Doing the right thing environmentally means more than making superficial feel-good changes. Is the upper crust ready for the challenge? From the Wesleyan Argus.

So, we’ve all been hearing a lot about this “climate change” thing lately. The planet is going to spontaneously combust like hairspray to a flame any day now. Not to mention the penguins. My God, the penguins. In fact, “going green” is pretty sexy right now. You should be on the look out for lines like, “Hey earth mama, wanna go upstairs and talk about alternative energy sources?” In fact, I tried it at Senior Cocktails. Like 50 times. Then I think I had a special moment with a rent-a-cop from Cromwell, but that’s another story. Enough about me. Let’s get back to my obnoxious opinions about other people.

Here’s the thing.

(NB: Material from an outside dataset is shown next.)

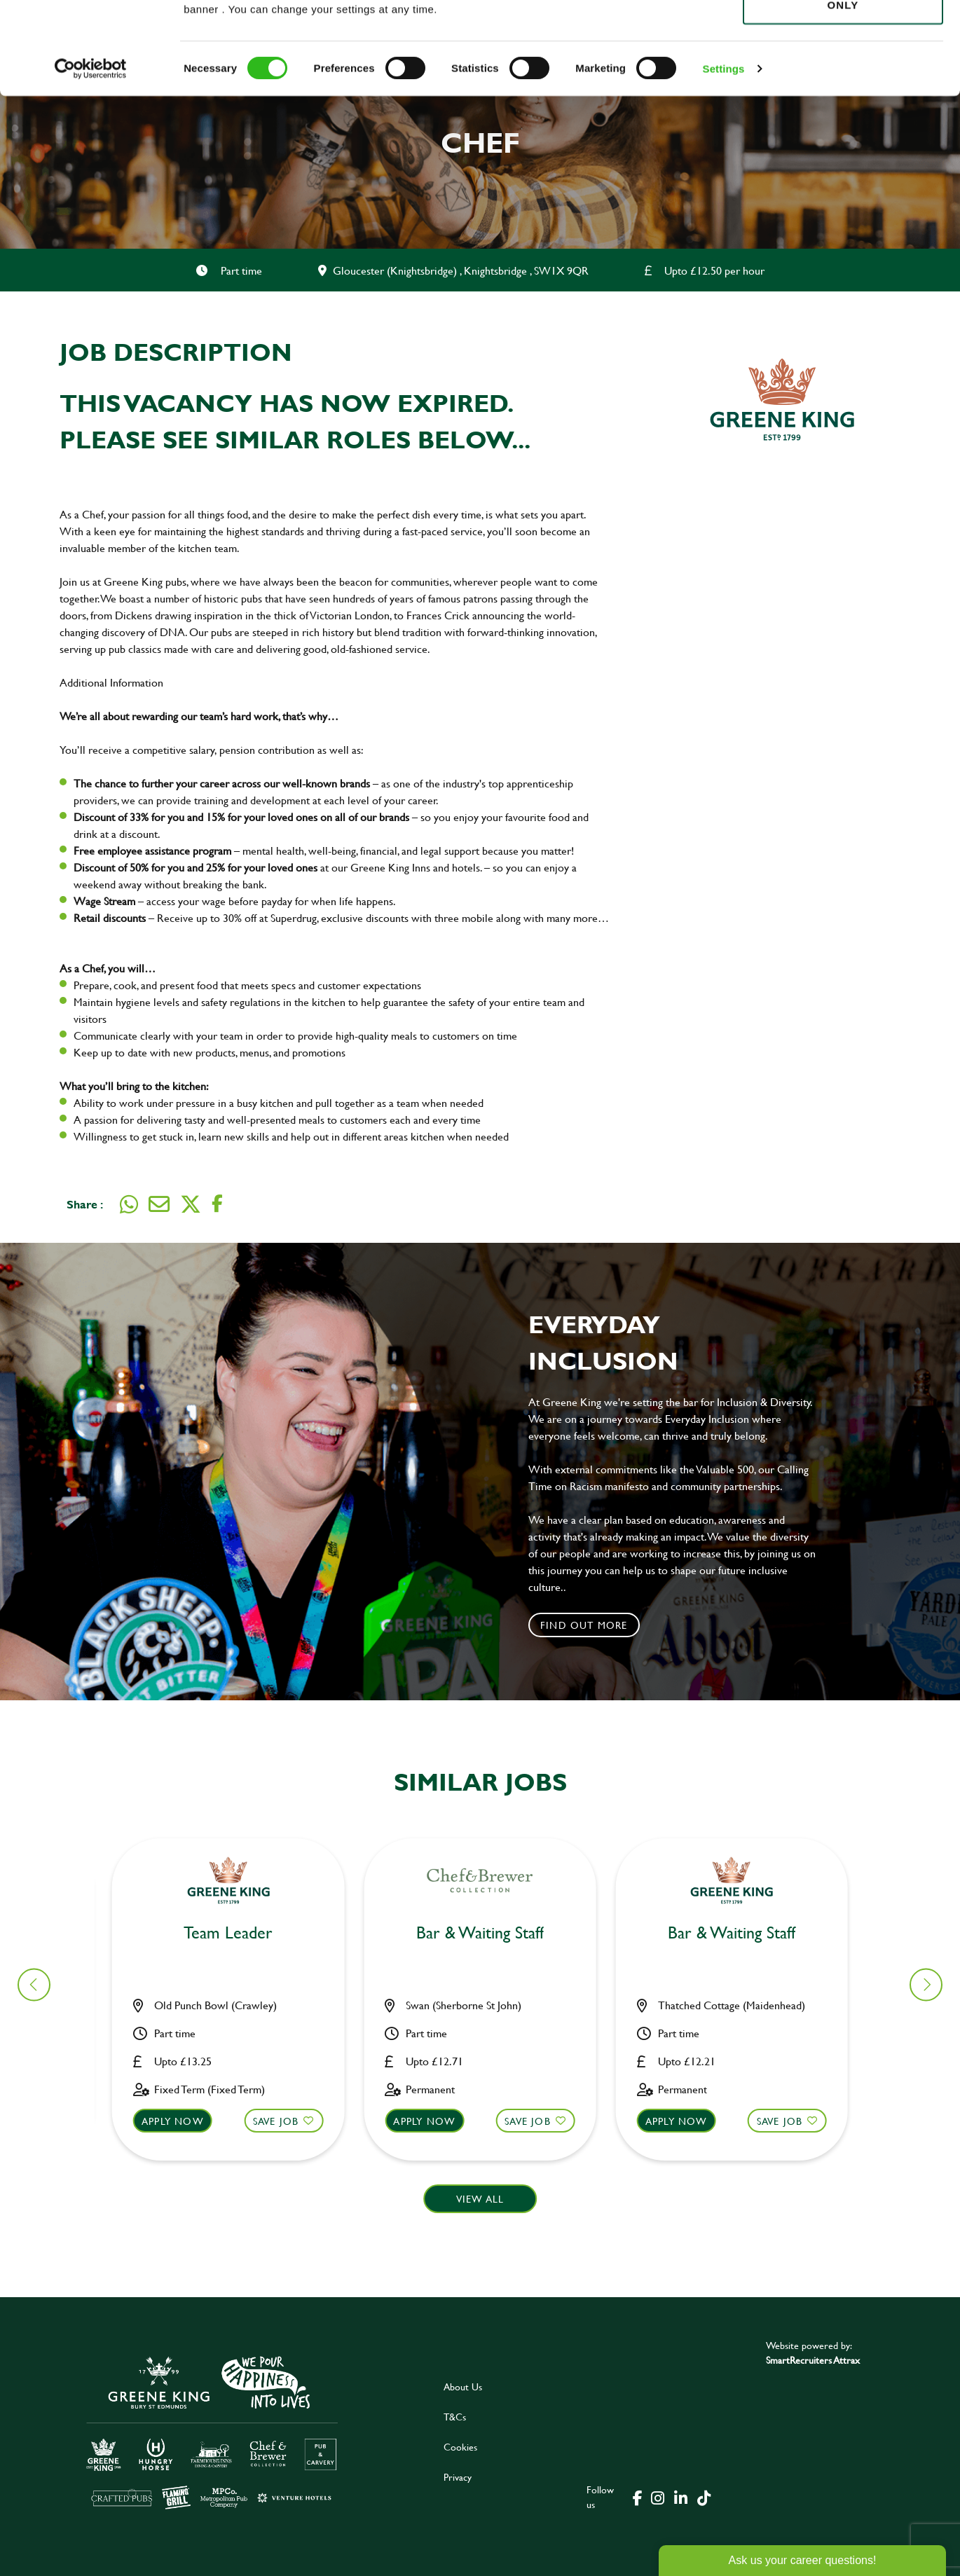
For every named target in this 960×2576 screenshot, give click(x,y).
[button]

I know that getting frantic about climate change is really hot right now, but I think advocating for socially responsible beer pong and whining about the evils of bottled water just might be missing the forest for the trees, if you catch my drift. Granted, bottled water is a really stupid idea. However, in my bombastically un-expert opinion, unless 75 percent of the world’s population, or at least maybe the entirety of the so-called First World disappears overnight and Japan stops making service robots for no reason, harassing that one friend who drives distances of two blocks around campus is not going to fix the fact that our economy/society produces ever-increasing needs for itself into infinity and that so far the only way to fill those needs has been bulldozing trees and the like. Harass that friend for being lazy, sure, but not for raining death down upon the planet. We are all complicit. I’m an anthropology major, so I’m allowed to feign authority about the workings of society, or something.

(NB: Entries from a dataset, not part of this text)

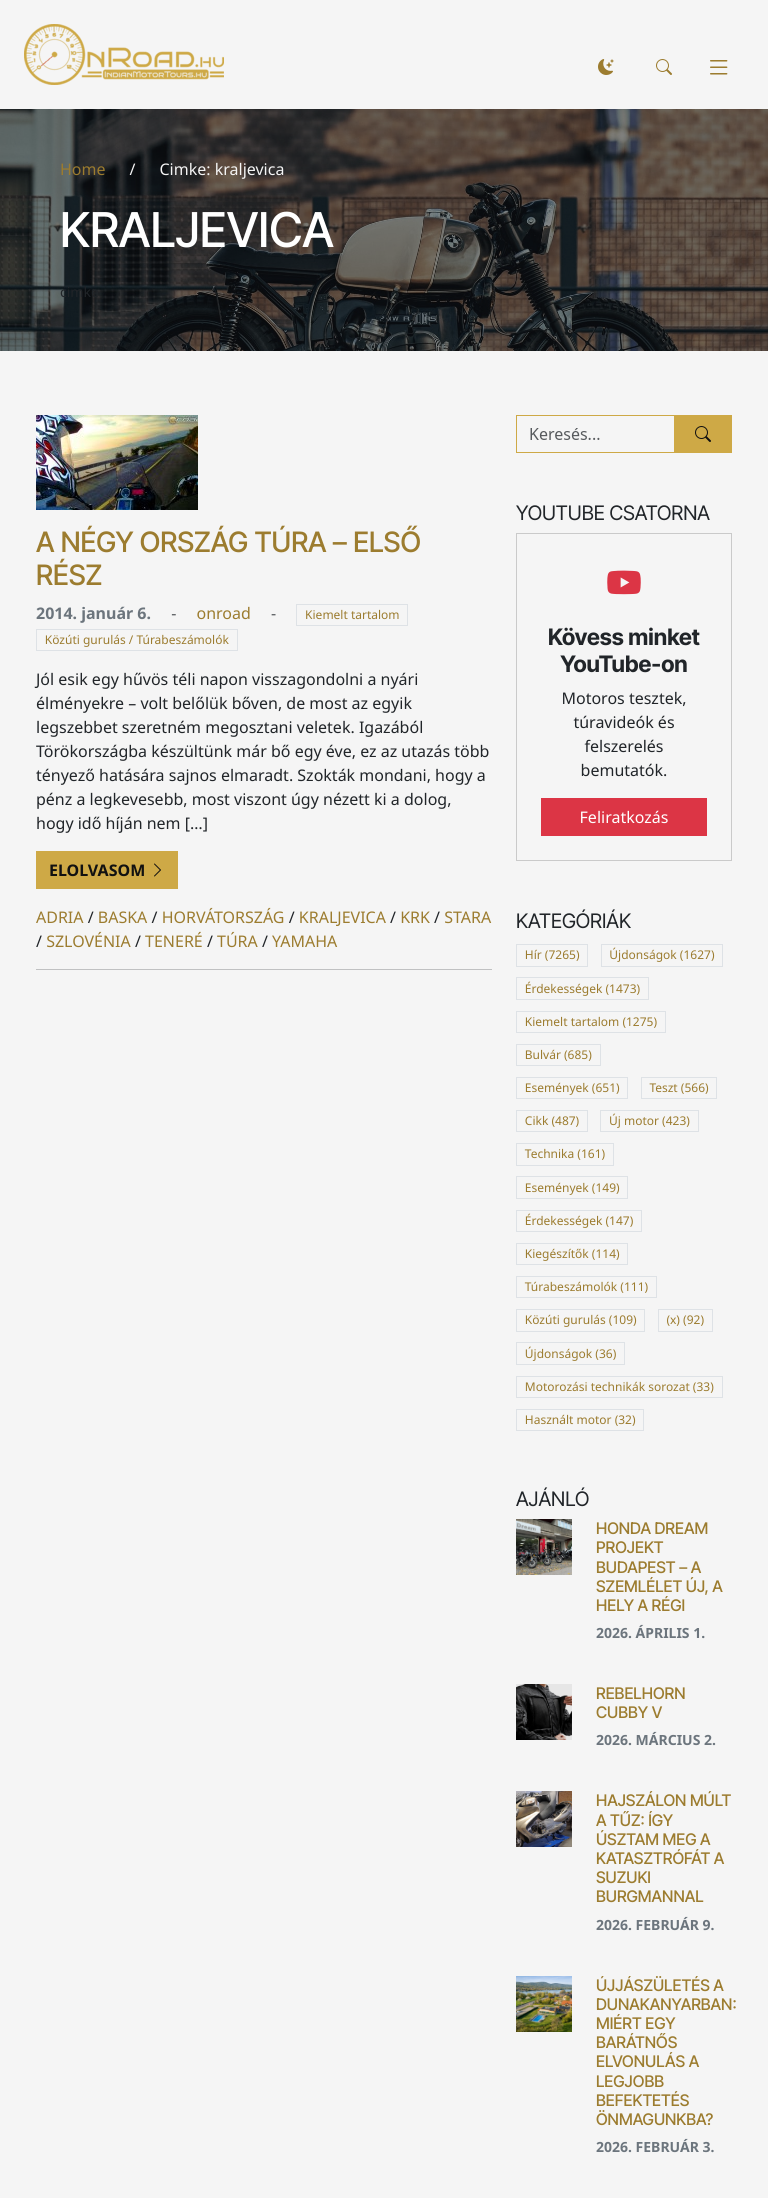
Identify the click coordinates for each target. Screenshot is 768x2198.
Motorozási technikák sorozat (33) (619, 1386)
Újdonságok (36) (571, 1353)
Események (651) (572, 1087)
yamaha (304, 941)
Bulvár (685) (558, 1054)
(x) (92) (685, 1319)
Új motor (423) (649, 1120)
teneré (174, 941)
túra (237, 941)
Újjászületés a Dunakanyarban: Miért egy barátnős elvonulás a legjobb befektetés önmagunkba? (666, 2052)
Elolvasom (107, 870)
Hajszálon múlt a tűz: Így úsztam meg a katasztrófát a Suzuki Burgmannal (663, 1848)
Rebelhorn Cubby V (640, 1702)
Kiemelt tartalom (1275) (591, 1021)
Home (83, 169)
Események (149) (572, 1187)
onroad (223, 613)
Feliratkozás (624, 817)
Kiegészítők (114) (572, 1253)
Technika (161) (565, 1153)
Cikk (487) (552, 1120)
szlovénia (88, 941)
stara (467, 917)
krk (415, 917)
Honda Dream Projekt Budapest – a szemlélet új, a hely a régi (659, 1566)
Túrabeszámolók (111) (586, 1286)
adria (60, 917)
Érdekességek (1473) (582, 988)
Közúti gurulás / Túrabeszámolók (137, 639)
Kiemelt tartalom (352, 614)
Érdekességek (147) (579, 1220)
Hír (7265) (552, 954)
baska (123, 917)
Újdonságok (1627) (661, 954)
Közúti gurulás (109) (581, 1319)
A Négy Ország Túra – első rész (228, 559)
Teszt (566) (678, 1087)
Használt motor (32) (580, 1419)
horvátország (223, 917)
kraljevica (342, 917)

Granted, I’m all for working for change (even sexier than green right now). Not that I’ve done anything so far, but I will support you in (some) of your endeavors, just as long as I don’t have to hear about them. I just think if we’re going for change, it needs to be radical, whatever that means. As in, curb the consumption (no, but seriously). I don’t think that can happen on the individual level, because our entire society is structured to support unsustainable consumption. I have no idea how that restructuring can happen and don’t pretend to. In the meantime, am I doing anything about it other than sitting on my Wesentitled, Wesprivileged ass, writing self-indulgent Wespeaks? No. Am I equally implicated because of my “First World” lifestyle? Does this passivity open me up to massive criticism by anyone who managed to get through this absurdity? Yes, let’s hear it.

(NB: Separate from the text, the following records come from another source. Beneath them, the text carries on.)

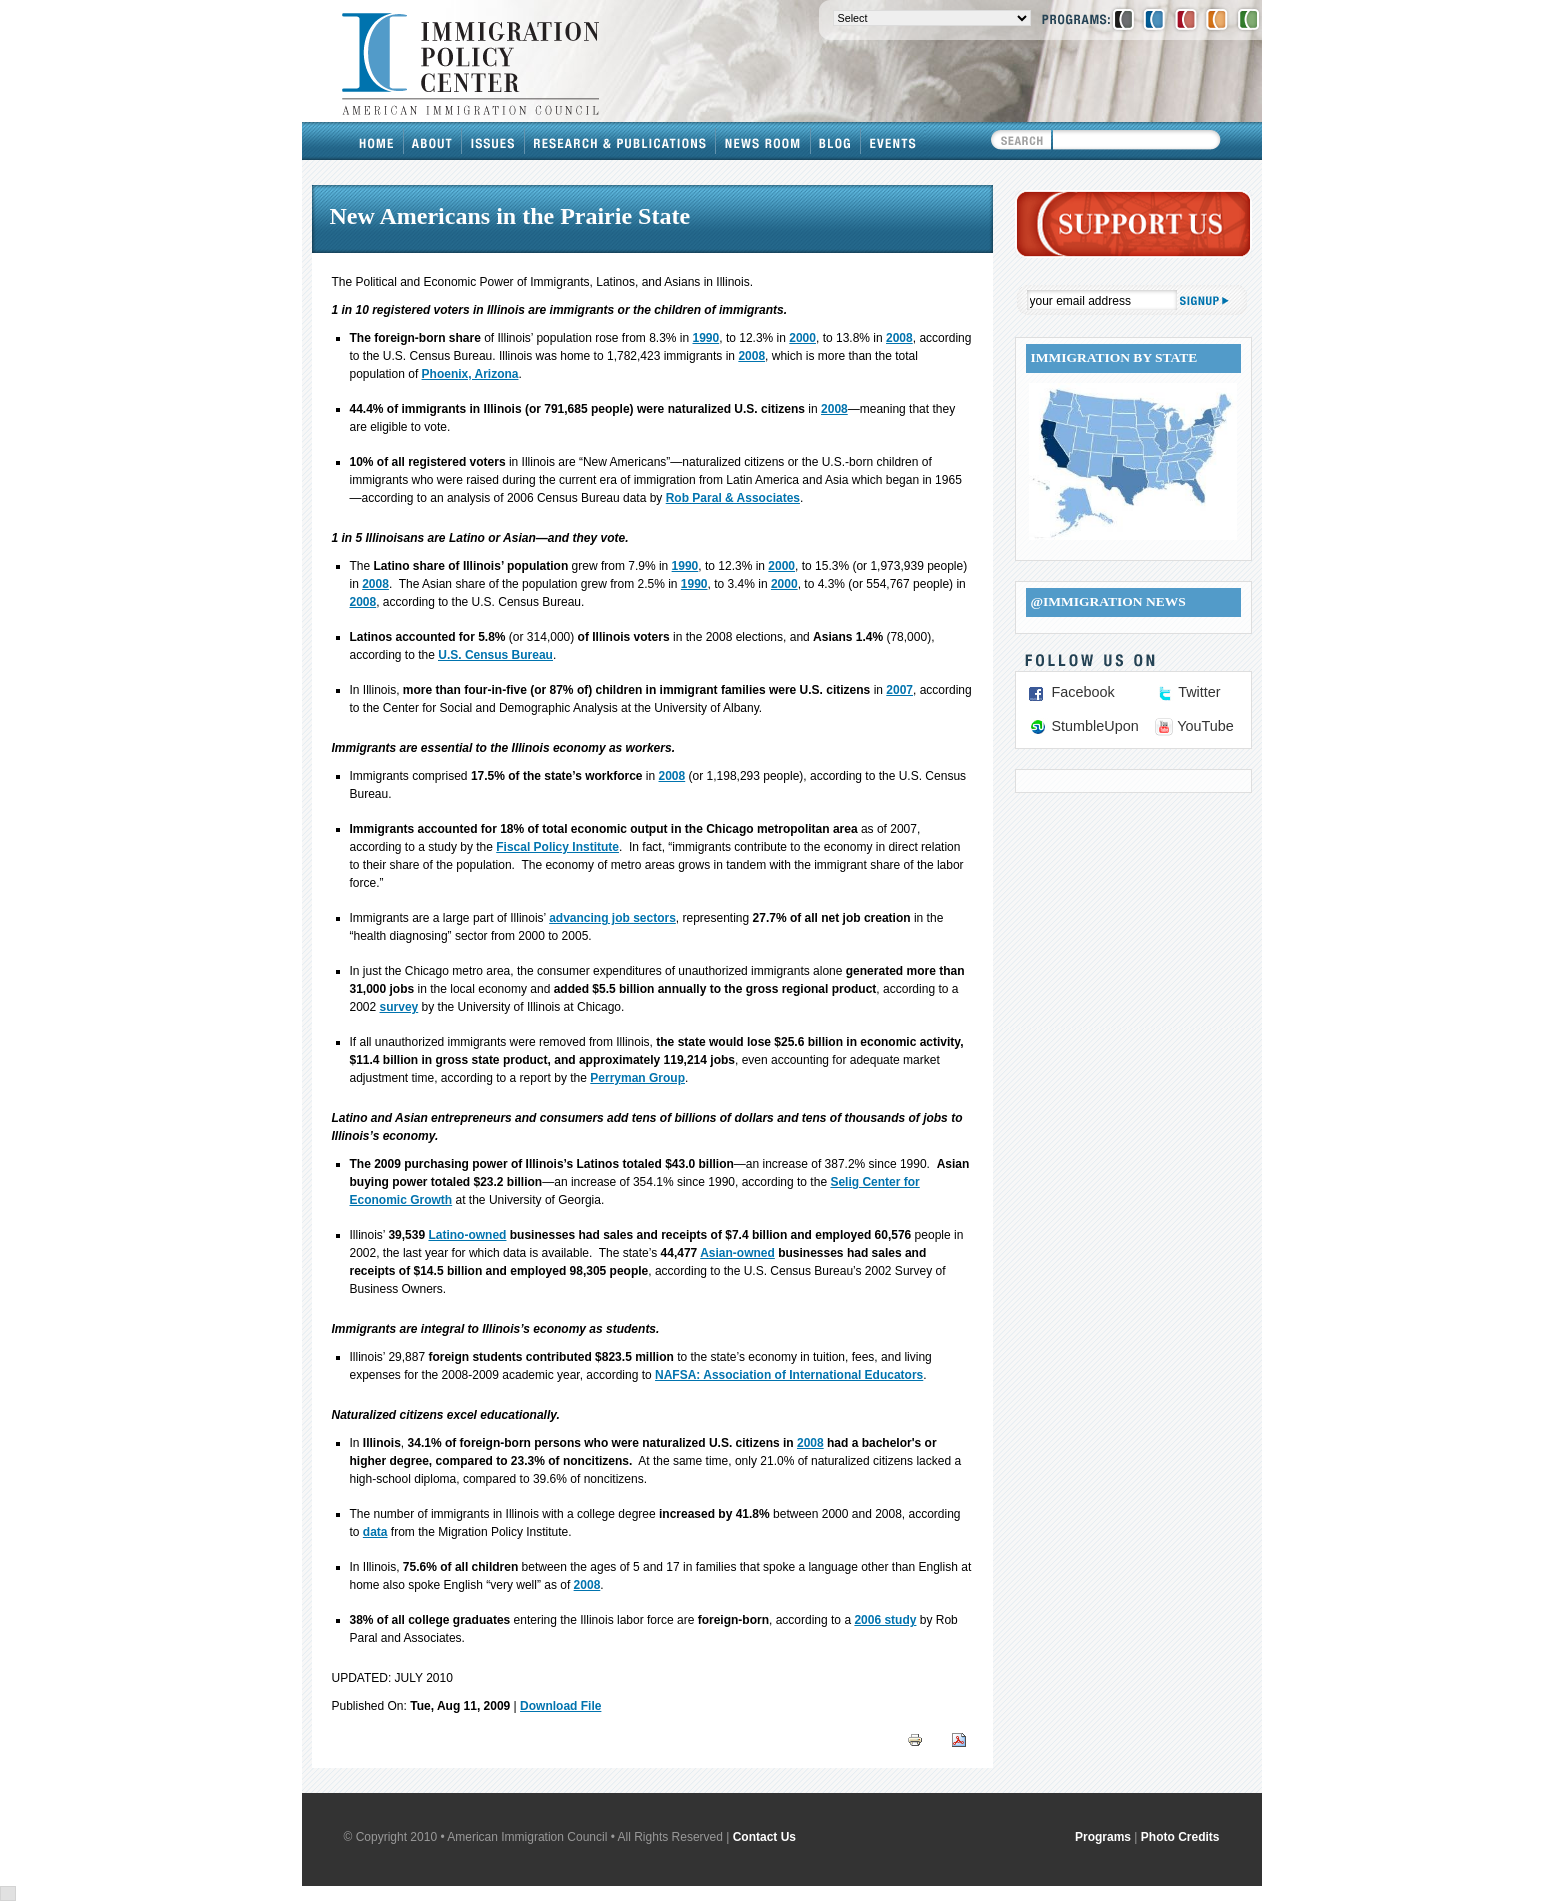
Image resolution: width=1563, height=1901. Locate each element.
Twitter (1199, 692)
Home (377, 141)
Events (893, 141)
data (375, 1532)
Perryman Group (637, 1078)
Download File (560, 1706)
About (433, 141)
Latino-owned (467, 1235)
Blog (836, 141)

It just seems to me that this whole green orgy obscures the much larger problem that is embarrassing and incredibly difficult to address. I’m not attacking people who are legitimately working for big-time change (also a pretty sexy word right now), or hating on the Kyoto protocols or whatever. I think that some parts of the “green” movement have a lot of potential (urban agriculture, for one, and other attempts to actually change the way we structure our patterns of consumption). Do it in the Dark (shout out to EON, before you smite me down), Focus the Nation, composting, all that stuff is fine and good. I just don’t want it all to take attention away from the bigger picture and turn into yet another way for us to massage our egos. All in all I’m pretty much just channeling my anger at the generalized eco-masturbation that’s been climaxing over these past few years into a really inappropriate forum. So, please, those of you who are better informed than me, let’s talk it up.